Reproduce word for word the lines between those holding "mask_svg, mask_w, mask_h." and "Wrap output in", inclusive, and nothing else from the data below.

▶ [Data for this task]:
<<<<

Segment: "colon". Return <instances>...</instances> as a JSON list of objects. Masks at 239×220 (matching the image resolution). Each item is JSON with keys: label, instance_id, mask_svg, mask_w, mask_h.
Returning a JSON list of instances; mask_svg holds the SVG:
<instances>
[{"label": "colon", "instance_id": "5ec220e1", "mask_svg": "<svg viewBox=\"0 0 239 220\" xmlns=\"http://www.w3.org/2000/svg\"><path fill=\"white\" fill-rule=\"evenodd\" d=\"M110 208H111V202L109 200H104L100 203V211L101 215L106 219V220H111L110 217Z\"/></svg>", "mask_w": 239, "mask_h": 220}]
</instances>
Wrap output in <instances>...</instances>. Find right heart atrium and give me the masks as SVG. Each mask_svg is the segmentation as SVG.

>>>>
<<<<

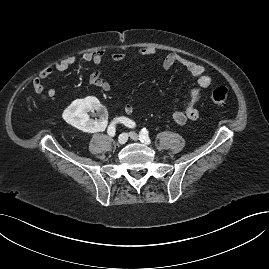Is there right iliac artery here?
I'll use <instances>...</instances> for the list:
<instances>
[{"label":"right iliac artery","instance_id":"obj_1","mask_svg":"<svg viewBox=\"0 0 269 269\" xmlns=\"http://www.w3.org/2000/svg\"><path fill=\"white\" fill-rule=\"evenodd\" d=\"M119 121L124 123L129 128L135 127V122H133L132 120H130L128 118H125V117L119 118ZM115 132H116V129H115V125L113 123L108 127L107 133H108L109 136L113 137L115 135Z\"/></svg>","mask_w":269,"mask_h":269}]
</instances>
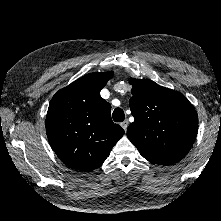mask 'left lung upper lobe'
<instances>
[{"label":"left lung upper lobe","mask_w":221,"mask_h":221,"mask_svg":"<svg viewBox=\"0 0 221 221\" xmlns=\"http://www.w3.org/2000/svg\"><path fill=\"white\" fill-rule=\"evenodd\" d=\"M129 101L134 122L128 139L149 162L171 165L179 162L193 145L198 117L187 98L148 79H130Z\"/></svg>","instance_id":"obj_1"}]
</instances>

>>>>

▶ [Response area]:
Segment: "colon". Return <instances>...</instances> as a JSON list of objects. Masks at 239×220 (matching the image resolution). Each item is JSON with keys: label, instance_id, mask_svg, mask_w, mask_h.
Returning a JSON list of instances; mask_svg holds the SVG:
<instances>
[{"label": "colon", "instance_id": "5ec220e1", "mask_svg": "<svg viewBox=\"0 0 239 220\" xmlns=\"http://www.w3.org/2000/svg\"><path fill=\"white\" fill-rule=\"evenodd\" d=\"M110 208H111V202L109 200H104L100 203V211L101 215L106 219V220H111L110 217Z\"/></svg>", "mask_w": 239, "mask_h": 220}]
</instances>
Wrap output in <instances>...</instances>. Find right heart atrium and give me the masks as SVG. Each mask_svg is the segmentation as SVG.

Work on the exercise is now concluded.